**What is needed:**
The string "reflectie" may appear in lines of the listing. Report each line where it does.
=== Material provided ===
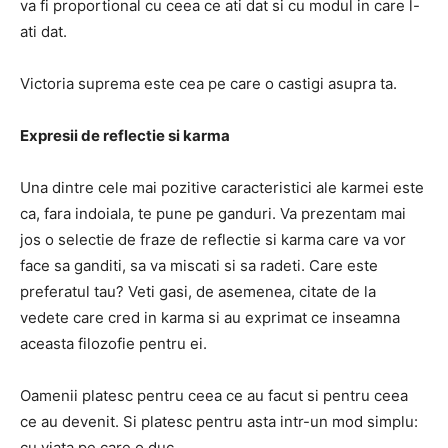
va fi proportional cu ceea ce ati dat si cu modul in care l-
ati dat.
Victoria suprema este cea pe care o castigi asupra ta.
Expresii de reflectie si karma
Una dintre cele mai pozitive caracteristici ale karmei este
ca, fara indoiala, te pune pe ganduri. Va prezentam mai
jos o selectie de fraze de reflectie si karma care va vor
face sa ganditi, sa va miscati si sa radeti. Care este
preferatul tau? Veti gasi, de asemenea, citate de la
vedete care cred in karma si au exprimat ce inseamna
aceasta filozofie pentru ei.
Oamenii platesc pentru ceea ce au facut si pentru ceea
ce au devenit. Si platesc pentru asta intr-un mod simplu:
cu viata pe care o duc.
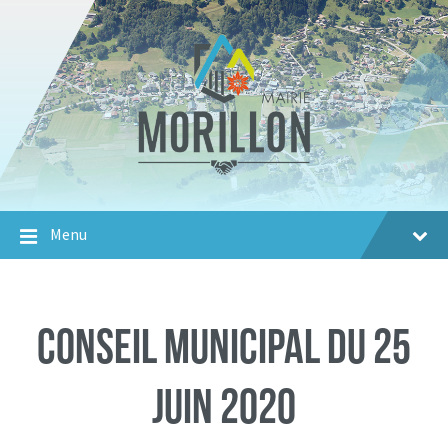
Aller
Passer
Aller
au
à
au
contenu
la
footer
navigation
principale
Menu
Conseil Municipal du 25
juin 2020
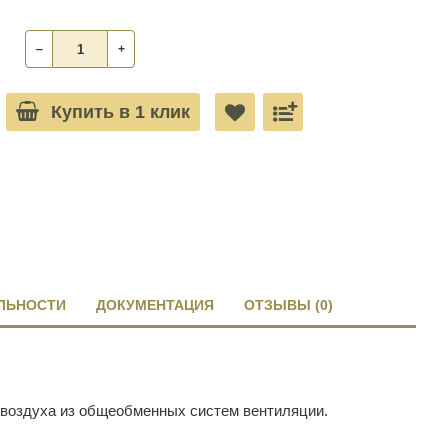
‒
+
Купить в 1 клик
ЛЬНОСТИ
ДОКУМЕНТАЦИЯ
ОТЗЫВЫ (0)
я воздуха из общеобменных систем вентиляции.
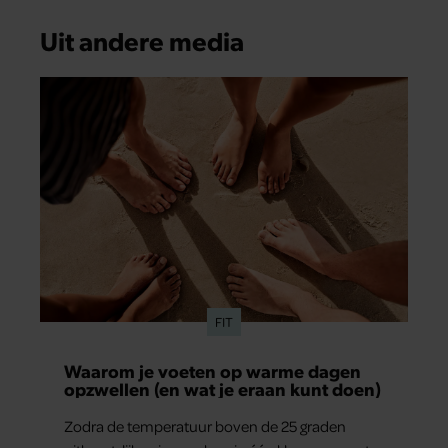
Uit andere media
FIT
Waarom je voeten op warme dagen
opzwellen (en wat je eraan kunt doen)
Zodra de temperatuur boven de 25 graden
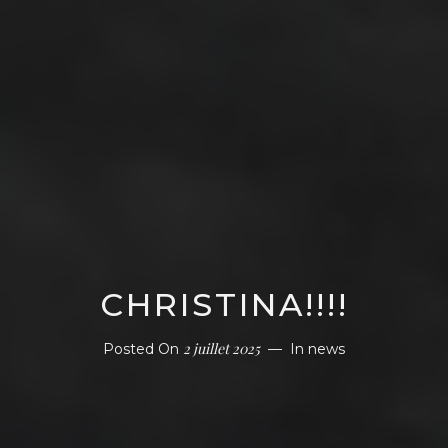
CHRISTINA!!!!
2 juillet 2025
Posted On
In
news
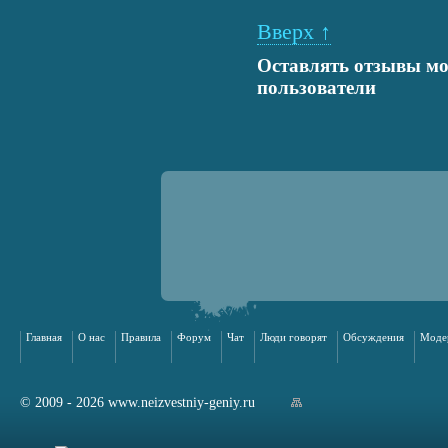
Вверх ↑
Оставлять отзывы мо
пользователи
Главная
О нас
Правила
Форум
Чат
Люди говорят
Обсуждения
Моде
© 2009 - 2026 www.neizvestniy-geniy.ru
арта сайта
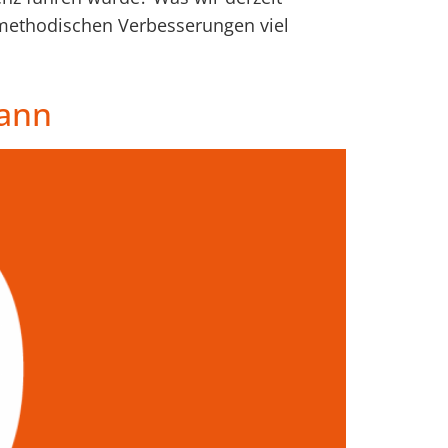
n methodischen Verbesserungen viel
mann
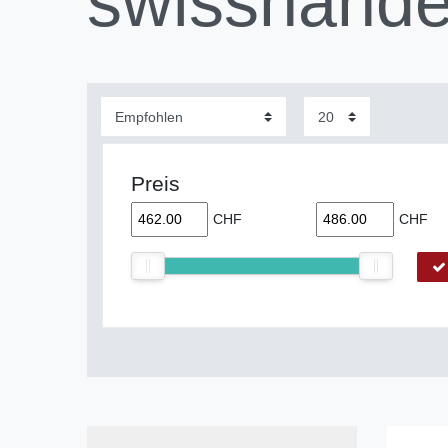
swisshande
Preis
CHF
CHF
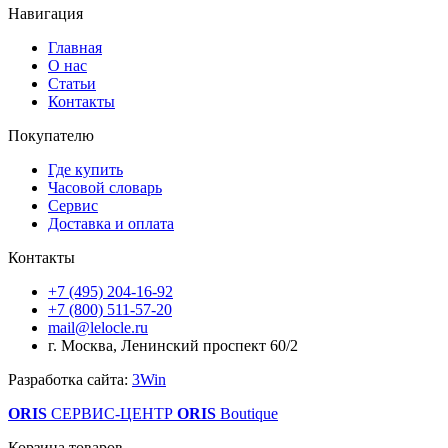
Навигация
Главная
О нас
Статьи
Контакты
Покупателю
Где купить
Часовой словарь
Сервис
Доставка и оплата
Контакты
+7 (495) 204-16-92
+7 (800) 511-57-20
mail@lelocle.ru
г. Москва, Ленинский проспект 60/2
Разработка сайта:
3Win
ORIS
СЕРВИС-ЦЕНТР
ORIS
Boutique
Корзина товаров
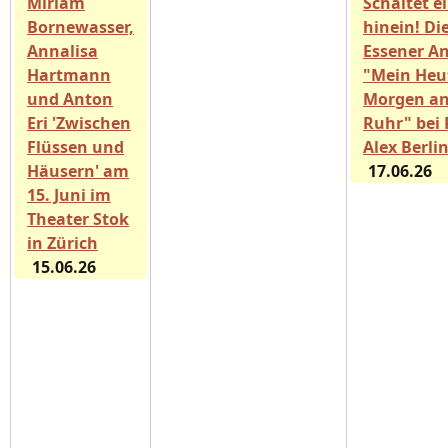
Miriam
Schaltet e
Bornewasser,
hinein! Di
Annalisa
Essener A
Hartmann
"Mein Heu
und Anton
Morgen an
Eri 'Zwischen
Ruhr" bei 
Flüssen und
Alex Berli
Häusern' am
17.06.26
15. Juni im
Theater Stok
in Zürich
15.06.26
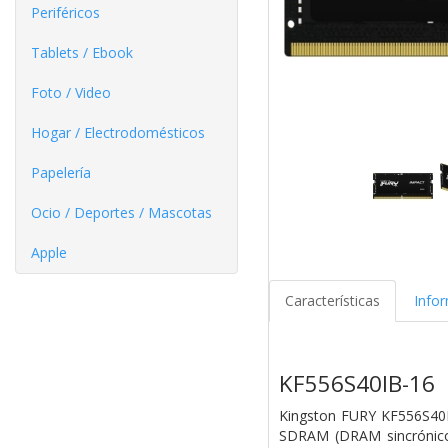
Periféricos
Tablets / Ebook
Foto / Video
Hogar / Electrodomésticos
Papelería
Ocio / Deportes / Mascotas
Apple
Características
Info
KF556S40IB-16
Kingston FURY KF556S40
SDRAM (DRAM sincrónico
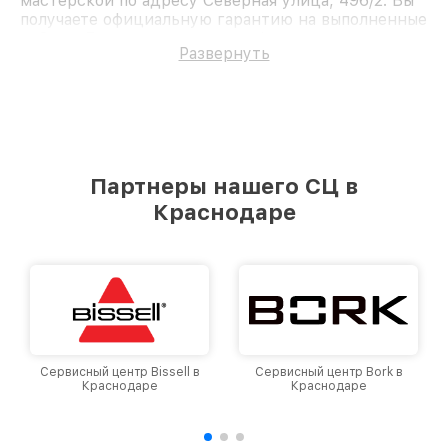
мастерской по адресу Северная улица, 496/2. Вы
получаете официальную гарантию на выполненные
работы. Доверьте ремонт профессионалам.
Развернуть
Партнеры нашего СЦ в
Краснодаре
Сервисный центр Bissell в
Сервисный центр Bork в
Сер
Краснодаре
Краснодаре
===
**Exercise response:**
Expresii de reflectie si karma
jos o selectie de fraze de reflectie si karma care va vor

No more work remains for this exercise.